No segundo tipo encontram-se as famílias matriarcais , muito próximas das precedentes pela sua preocupação com a acomodação da criança, o controle, a distinção dos papéis, o fechamento relativo; concedem um lugar privilegiado à proximidade entre pais e filhos: as fronteiras internas não são rígidas (PLAISANCE, 2000).

E, por último, a socialização realizada pelas famílias de classes médias pode ser descrita como contratual e está, ao contrário, atenta à auto regulação da criança; essas famílias buscam o controle pela relação e discussão, experimentam papéis pouco diferenciados entre pai e mãe, e são, enfim, as mais abertas às cooperações exteriores. A aprendizagem das normas é apresentada menos como uma imposição que como um exercício de discussão. Para esse grupo, a socialização escolar é, no máximo, complementar àquela da família e tem como objetivo desenvolver a autonomia e a criatividade da criança, baseada em pouca coerção, com eixo na motivação. Esta atitude dos pais está associada a um controle forte, formal e informal, sobre as crianças. Os pais estão convencidos assim pela certeza de agir em nome do bem-estar da criança, na escolha de amigos, nas atividades extracurriculares, nos passatempos e nos jogos. Às vezes, estão tentando manter um discurso defendendo a respeito dos "jardins secretos" da infância; no entanto, a autonomia do mundo infantil está sob alta vigilância (DUBET; MARTUCELLI, 1996).

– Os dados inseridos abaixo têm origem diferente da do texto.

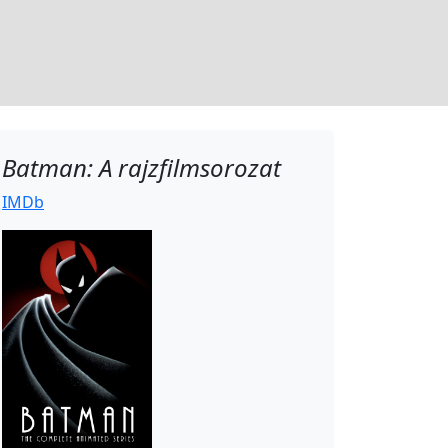
Batman: A rajzfilmsorozat
IMDb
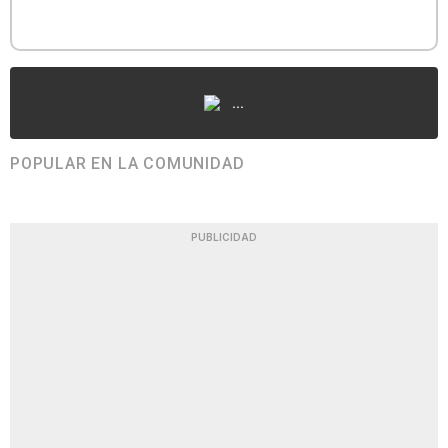
...
POPULAR EN LA COMUNIDAD
PUBLICIDAD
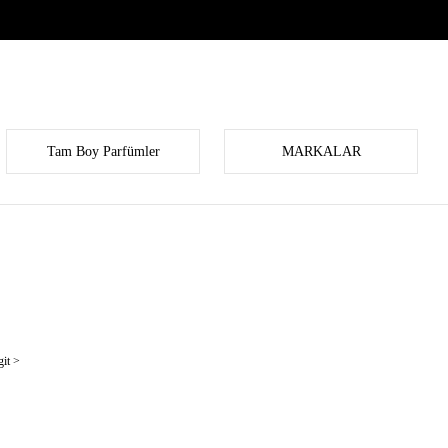
Tam Boy Parfümler
MARKALAR
it >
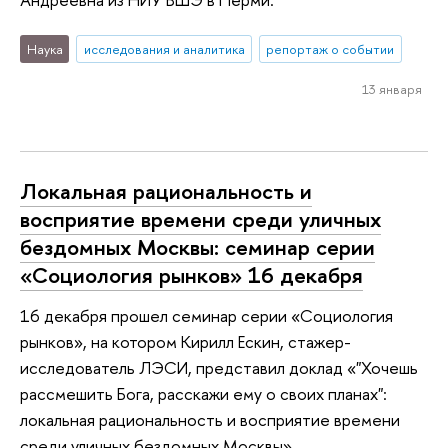
Наука
исследования и аналитика
репортаж о событии
13 января
Локальная рациональность и
восприятие времени среди уличных
бездомных Москвы: семинар серии
«Социология рынков» 16 декабря
16 декабря прошел семинар серии «Социология
рынков», на котором Кирилл Ескин, стажер-
исследователь ЛЭСИ, представил доклад «"Хочешь
рассмешить Бога, расскажи ему о своих планах":
локальная рациональность и восприятие времени
среди уличных бездомных Москвы».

No estilo "contratualista", o foco é na autonomia das crianças e na relativa indiferenciação de papeis do pai e da mãe, acompanhado por várias formas de

colaboração com a escola e uma maior integração da dimensão escolar em projetos familiares (ZANTEN, 1996, tradução nossa).

Para as classes médias, prevalece em grande parte a função instrumental da escola, ou seja, elas são as principais beneficiárias de um dispositivo que sabem bem como utilizar. Em síntese, um dos principais lados do projeto educacional das classes médias passa por um conhecimento psicológico da criança, por uma certa técnica de reflexividade pessoal, por uma cultura "terapêutica" que busca vincular a organização do eu às exigências do trabalho. O desenvolvimento da criança é, ao mesmo tempo, um ideal e um recurso a serviço do verdadeiro ideal, apresentado como um objetivo secundário: o sucesso acadêmico e profissional. Precisam da felicidade subjetiva envolvida em um comportamento acadêmico rentável. É por isso que o lugar mesmo da criança neste modelo é, apesar de todas as aparências, tão incerto. Os esforços teóricos para compreender o mundo da criança são, no fundo, atravessados por uma suposta homologia entre o mundo das crianças e as expectativas sociais dos adultos. Certamente, estas exigências são relativamente atenuadas no ensino fundamental, embora os pais saibam que os problemas escolares reais começam aí. Desde os anos iniciais de escolaridade, vê- se uma preocupação claramente maior em relação ao "desenvolvimento" da criança e à sua expressividade. No entanto, esta mobilização é significativa, pois se subordina às exigências do sucesso acadêmico a serviço de um sucesso social (DUBET; MARTUCELLI, 1996).

Para Plaisance (2000), não é correto afirmar que as famílias ditas desfavorecidas se desinteressam pela escola e pela carreira escolar de seus filhos, pois, geralmente, os pais se mostram particularmente preocupados com estas questões, seja qual for seu meio social ou seu tipo familiar, e atribuem um valor importante à escola, ao menos para que seus filhos possam ultrapassar a condição que é a deles, por exemplo, ascendendo a um emprego estável (PLAISANCE, 2000, p. 6). Entretanto, para Zanten (1996), pesquisas norte-americanas e britânicas concluem a este respeito que uma das características que diferenciam mais as atitudes de escolaridade dos pais de classe média em comparação àqueles das classes populares é o fato de que os primeiros visam a dar aos seus filhos uma educação escolar e não-escolar "sob medida", enquanto os segundos se contentariam, a maior parte do tempo, com uma oferta "genérica" de educação (ZANTEN, 1996).